GAZ CUMHURİYETİ • Biliyorsunuz bu gariban ülke Şah’ın diktatörlüğünden kurtulayım derken, mollaların diktatörlüğüne teslim oldu ve koca Cumhuriyet eldeki demokratik hakları da kaybedip tam bir gaz cumhuriyetine dönüştü. Şimdi yasaların gücü adına habire kendi insanlarını asmaktan ve sağa sola kabadayılık etmekten başka ülkesine hiçbir sey verememiş bir rejimle karşılaşıyorsunuz. İşte bu rejim en çok da kadınlara kan ağlatıyor. Bizim Sybil’i kızdıran da işin bu yönü zaten. Özellikle de Zohreh ve Azar Kabiri adlı kız kardeşin trajik durumu Sybil’i çok üzüyor. Bu iki kızkardeş, Zohreh’in eşinin “zina” şikayeti üzerine, şubat 2007’de tutuklandı. Biri 27 diğeri 28 yaşında olan kardeşler, sözde eve erkek atmışlardı. Önce 99 kırbaç yediler. Sonra da taşlanarak idamlarına karar verildi. Uluslararası baskılar nedeniyle idam henüz gerçekleşmedi, belki de gerçekleşti de kimsenin haberi olmadı, İran bu, belli mi olur. İran’da şu anda 11 kişi taşlanarak öldürülmek üzere hapiste tutuluyor. 2007’de iki kişinin bu şekilde idam edildiği söyleniyor. Erkek kurbanlar taşlanmadan önce bellerine kadar; kadınlar ise göğüs hizalarına kadar toprağa gömülüyor.

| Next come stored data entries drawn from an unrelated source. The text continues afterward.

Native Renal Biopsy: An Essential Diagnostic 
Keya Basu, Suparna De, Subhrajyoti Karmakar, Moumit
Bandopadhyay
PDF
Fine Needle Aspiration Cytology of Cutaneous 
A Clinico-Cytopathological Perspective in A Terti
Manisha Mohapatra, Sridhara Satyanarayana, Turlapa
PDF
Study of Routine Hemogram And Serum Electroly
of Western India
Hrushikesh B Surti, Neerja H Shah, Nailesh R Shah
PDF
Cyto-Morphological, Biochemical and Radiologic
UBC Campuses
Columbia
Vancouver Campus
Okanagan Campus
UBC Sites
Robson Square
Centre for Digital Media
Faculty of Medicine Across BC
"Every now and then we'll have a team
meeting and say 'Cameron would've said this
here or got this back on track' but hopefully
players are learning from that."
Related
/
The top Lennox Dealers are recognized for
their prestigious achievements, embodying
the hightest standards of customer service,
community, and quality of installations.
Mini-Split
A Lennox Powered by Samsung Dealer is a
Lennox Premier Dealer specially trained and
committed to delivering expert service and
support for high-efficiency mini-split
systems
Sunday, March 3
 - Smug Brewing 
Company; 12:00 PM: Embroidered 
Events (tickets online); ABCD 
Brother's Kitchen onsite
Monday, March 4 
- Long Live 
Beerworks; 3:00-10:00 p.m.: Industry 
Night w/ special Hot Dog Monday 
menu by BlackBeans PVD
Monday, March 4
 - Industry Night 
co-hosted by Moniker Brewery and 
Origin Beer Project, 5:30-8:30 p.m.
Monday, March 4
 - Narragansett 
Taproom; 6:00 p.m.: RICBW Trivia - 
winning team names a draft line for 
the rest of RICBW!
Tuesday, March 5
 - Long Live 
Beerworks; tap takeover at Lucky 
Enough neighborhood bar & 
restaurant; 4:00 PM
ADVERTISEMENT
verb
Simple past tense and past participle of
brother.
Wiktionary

BURUNLARINDAN GELDİ • Zina davalarında kanıtlar yeterince gözden geçirilmiyor ve kararlar çok kolay alınıyor. Çünkü yargıçlar erkek. Zohreh ve Azar’ın bir erkekle cinsel ilişkiye girdiklerinin bir kanıtı yok. Sadece evde bir erkek olduğu ispat edilmiş. Ayrıca kanıt olsa ne olur. Kadının namusunu temizlemek devlete mi düşmüş. Bu durum, devletin din adına vatandaşların bireysel hayatına tecavüz etmesi değil midir. Tövbe Yarabbim, sanki penisi kürek çekmek, vajinayı ise çiçek dikmek için üzerimizde taşıyoruz. Bırakın insanlar doya doya sevişsin. İşin içinde zorlama, kandırmaca, taciz, manipülasyon, dayatmaca, korkutmaca, yaş sınırını ihlal ve teşhir olmadığı sürece cinsel hayatlarında insanların kiminle düşüp kalktıkları devletin üzerine vazife değil, mahallelinin üzerine de vazife değil, kimsenin üzerine vazife değil.

HAYDİ, HAYAT KURTARMAYA • Şimdi siz okurlar, bu kız kardeşler için ne yapabilirsiniz? Bugün pek çok uluslararası sivil toplum kuruluşu İran’a bu insanlık dışı cezaların kaldırılması için baskı uyguluyor. Bu baskıyı siz de yapabilirsiniz. Hiç üşenmeyin, hemen, internette Zohreh ve Azar Kabiri için İngilizce yazılmış çağrı mektubunu bulup İranlı yetkililerinin mail adreslerine yollayın. Böylece sadece bu zavallı iki kız kardeşi değil, gelecekte idam edilmesi muhtemel kadınların da hayatını kurtarabilirsiniz. Haydi, hayat kurtarmaya.